Stored entries:
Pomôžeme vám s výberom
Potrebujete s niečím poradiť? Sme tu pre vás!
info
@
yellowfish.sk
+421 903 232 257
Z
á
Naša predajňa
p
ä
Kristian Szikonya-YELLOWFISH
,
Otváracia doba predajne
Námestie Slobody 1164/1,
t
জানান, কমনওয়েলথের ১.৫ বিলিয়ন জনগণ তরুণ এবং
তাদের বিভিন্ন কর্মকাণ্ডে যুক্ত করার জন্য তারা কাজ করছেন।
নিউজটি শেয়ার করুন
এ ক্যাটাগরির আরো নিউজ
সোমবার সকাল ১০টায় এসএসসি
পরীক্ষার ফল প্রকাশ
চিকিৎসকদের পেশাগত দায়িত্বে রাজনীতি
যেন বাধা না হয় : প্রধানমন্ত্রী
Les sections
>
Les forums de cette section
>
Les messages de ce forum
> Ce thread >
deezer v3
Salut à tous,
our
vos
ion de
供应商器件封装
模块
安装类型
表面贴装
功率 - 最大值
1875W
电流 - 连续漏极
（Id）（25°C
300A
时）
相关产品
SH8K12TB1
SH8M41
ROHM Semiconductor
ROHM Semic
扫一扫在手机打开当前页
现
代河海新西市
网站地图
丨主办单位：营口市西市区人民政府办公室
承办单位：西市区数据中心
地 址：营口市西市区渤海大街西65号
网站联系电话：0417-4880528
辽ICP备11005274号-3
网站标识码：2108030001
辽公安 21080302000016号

--

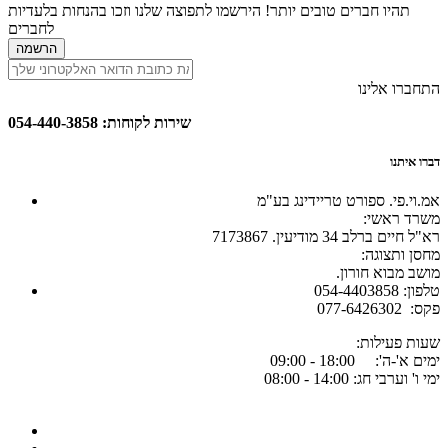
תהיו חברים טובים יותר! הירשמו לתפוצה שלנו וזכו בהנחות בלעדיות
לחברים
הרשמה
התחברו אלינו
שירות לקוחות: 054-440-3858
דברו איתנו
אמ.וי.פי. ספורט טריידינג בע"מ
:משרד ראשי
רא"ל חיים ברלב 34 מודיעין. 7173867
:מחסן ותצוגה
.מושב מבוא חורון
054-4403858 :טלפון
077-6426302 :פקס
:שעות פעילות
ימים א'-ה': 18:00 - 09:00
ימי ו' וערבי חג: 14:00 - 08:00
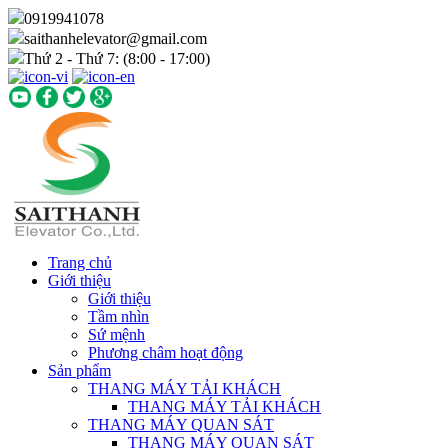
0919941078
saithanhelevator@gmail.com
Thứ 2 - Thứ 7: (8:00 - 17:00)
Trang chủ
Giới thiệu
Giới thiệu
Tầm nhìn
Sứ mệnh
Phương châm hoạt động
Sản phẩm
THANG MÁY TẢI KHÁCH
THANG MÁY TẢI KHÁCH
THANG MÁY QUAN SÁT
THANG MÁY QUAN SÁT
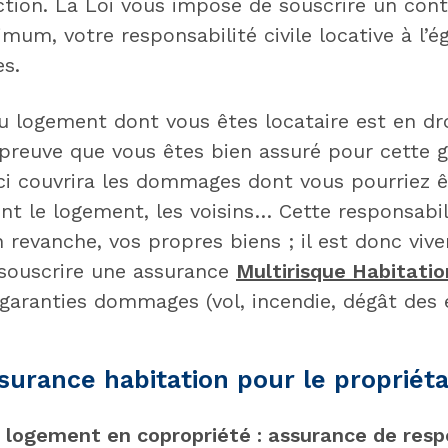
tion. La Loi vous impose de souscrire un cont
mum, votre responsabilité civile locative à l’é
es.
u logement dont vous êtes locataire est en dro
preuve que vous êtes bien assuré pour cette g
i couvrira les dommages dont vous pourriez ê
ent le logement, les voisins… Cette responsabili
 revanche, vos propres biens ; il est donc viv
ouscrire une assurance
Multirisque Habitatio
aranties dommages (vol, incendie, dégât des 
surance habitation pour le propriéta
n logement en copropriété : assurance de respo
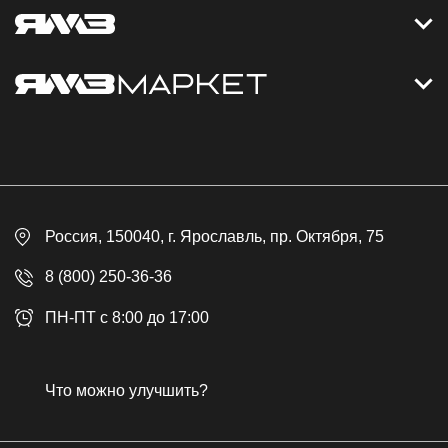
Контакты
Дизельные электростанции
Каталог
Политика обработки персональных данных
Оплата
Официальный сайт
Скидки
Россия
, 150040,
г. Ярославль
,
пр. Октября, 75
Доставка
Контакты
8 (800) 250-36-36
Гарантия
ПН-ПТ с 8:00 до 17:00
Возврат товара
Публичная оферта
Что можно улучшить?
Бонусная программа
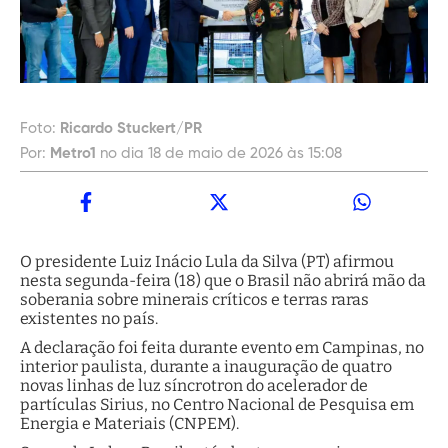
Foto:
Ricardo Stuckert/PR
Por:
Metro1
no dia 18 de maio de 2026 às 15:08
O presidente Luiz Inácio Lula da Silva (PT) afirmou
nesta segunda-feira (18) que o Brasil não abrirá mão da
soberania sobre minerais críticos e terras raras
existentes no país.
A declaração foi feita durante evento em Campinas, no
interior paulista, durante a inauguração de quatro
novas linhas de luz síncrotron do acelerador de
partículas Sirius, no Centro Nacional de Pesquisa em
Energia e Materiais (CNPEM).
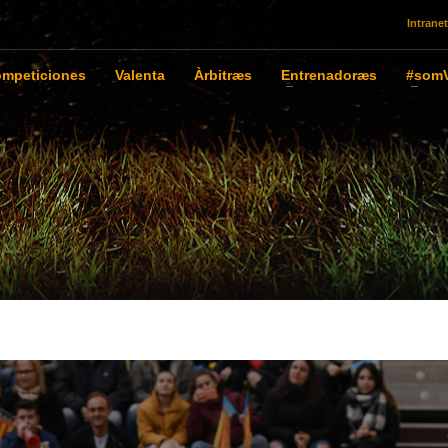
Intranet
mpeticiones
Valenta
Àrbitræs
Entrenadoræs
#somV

WORK INSTRUCTION =
Start with the line above that contains "Les forums de cette section" and end with the line that contains "辽公安 21080302000016号". Write out those lines exactly, and only those.

ANSWER AREA =
Les forums de cette section
>
Les messages de ce forum
> Ce thread >
deezer v3
Salut à tous,
our
vos
ion de
供应商器件封装
模块
安装类型
表面贴装
功率 - 最大值
1875W
电流 - 连续漏极
（Id）（25°C
300A
时）
相关产品
SH8K12TB1
SH8M41
ROHM Semiconductor
ROHM Semic
扫一扫在手机打开当前页
现
代河海新西市
网站地图
丨主办单位：营口市西市区人民政府办公室
承办单位：西市区数据中心
地 址：营口市西市区渤海大街西65号
网站联系电话：0417-4880528
辽ICP备11005274号-3
网站标识码：2108030001
辽公安 21080302000016号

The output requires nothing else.